I dug through some books and journals that Google has digitized and found a tracing of a stone in Bangor Abbey for a William Stevnstone d. 1627. I've attached it below. The records came from John Stevenson a writer in the early 1900s and the Ulster Archaeology Journal. Here is John Stevenson in his book, Two Centuries of Life in Down, 1600-1800.
Stevenson describes a monument to the first Dean of Down under the Ulster Scots, Mester John Gibson, in the old church of Bangor. “Later, with opportunity to wander any day, or every day in the churchyard, I found many memorial stones of the early Scots. The great Lord Claneboye [James Hamilton] must have seen them many times…

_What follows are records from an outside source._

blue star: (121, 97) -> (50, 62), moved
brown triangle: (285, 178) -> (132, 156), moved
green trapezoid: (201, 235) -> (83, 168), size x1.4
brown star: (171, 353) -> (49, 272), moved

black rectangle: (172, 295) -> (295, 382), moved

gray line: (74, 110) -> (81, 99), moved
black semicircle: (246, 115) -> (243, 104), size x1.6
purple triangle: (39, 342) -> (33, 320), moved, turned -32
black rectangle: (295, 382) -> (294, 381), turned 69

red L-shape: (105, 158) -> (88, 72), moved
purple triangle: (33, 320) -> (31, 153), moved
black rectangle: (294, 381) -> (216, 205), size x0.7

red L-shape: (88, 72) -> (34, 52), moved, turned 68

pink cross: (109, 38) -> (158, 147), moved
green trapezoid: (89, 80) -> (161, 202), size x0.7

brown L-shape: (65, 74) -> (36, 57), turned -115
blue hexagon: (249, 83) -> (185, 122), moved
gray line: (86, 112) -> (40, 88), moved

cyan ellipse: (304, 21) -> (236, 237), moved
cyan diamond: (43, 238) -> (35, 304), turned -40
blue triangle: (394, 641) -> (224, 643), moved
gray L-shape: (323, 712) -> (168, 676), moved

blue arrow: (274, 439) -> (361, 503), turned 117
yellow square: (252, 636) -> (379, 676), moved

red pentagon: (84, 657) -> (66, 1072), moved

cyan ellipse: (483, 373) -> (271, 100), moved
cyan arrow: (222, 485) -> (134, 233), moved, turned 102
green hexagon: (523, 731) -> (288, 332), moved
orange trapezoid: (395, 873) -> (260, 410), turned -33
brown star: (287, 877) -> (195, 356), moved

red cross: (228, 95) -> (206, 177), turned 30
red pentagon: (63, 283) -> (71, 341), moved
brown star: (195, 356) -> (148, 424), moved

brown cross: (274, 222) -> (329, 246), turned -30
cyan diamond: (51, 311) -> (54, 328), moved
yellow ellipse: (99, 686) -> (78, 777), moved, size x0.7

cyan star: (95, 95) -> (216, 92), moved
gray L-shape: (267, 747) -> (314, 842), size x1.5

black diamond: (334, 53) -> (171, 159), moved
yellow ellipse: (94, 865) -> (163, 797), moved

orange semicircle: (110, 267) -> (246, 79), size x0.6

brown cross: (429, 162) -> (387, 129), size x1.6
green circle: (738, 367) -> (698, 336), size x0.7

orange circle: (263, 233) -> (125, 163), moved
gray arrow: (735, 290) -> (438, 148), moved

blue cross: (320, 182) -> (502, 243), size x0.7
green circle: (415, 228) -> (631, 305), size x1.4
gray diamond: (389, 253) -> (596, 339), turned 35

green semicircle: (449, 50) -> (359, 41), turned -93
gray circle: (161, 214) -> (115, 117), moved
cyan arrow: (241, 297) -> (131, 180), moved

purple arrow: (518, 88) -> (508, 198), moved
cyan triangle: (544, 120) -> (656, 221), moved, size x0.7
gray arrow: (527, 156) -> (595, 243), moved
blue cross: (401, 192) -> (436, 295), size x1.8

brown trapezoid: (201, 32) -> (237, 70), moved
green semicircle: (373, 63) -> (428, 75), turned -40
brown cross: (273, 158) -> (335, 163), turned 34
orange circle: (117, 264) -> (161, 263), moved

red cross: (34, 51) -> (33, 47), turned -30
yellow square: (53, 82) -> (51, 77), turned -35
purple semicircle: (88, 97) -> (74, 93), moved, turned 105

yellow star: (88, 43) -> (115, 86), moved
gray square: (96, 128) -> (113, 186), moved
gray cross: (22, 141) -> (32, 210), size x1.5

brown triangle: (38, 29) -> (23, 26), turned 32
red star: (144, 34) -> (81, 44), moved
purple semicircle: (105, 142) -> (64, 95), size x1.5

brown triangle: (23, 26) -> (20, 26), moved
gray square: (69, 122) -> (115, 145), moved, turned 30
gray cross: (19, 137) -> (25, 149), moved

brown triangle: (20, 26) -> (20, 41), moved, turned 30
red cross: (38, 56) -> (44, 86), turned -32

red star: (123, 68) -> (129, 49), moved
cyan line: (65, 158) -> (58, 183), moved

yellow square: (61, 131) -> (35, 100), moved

“Most of these early 17th-century stones are heavy oblong slabs with lettering in relief. The statement of name, with description of the commemorated and date of death, begins at one corner of the stone, and is carried round the margin to finish at the starting point, the centre space being devoted to heraldry and doggerel, --pious, affectionate, or appreciative. A man drowned in 1629, certified by the marginal inscription to have been ‘a worthy Gentleman,’ William Stevnstone, --perhaps one of my own people, for they were of the Ards—is thus made to express his hope in a joyful resurrection: --
‘This Corps I left on Walter Shore,
My Soule now bathes in Flodes of Glor,
No Tempests tose no Deeps can droune,
No Death can Reave that purchased Crovne,
I died in Chryst with Chryst I rest.
Chryst was my Hope my Gaine,
My Bodie heir in Grave doth lye,
In Grave not to remaine.’"
The reference to Walter Shore could either be poetic for Ballywater or could mean that he drowned (as Stevenson reads into it).
The stone also says he was 27, died in 1627, and was married to "E.E."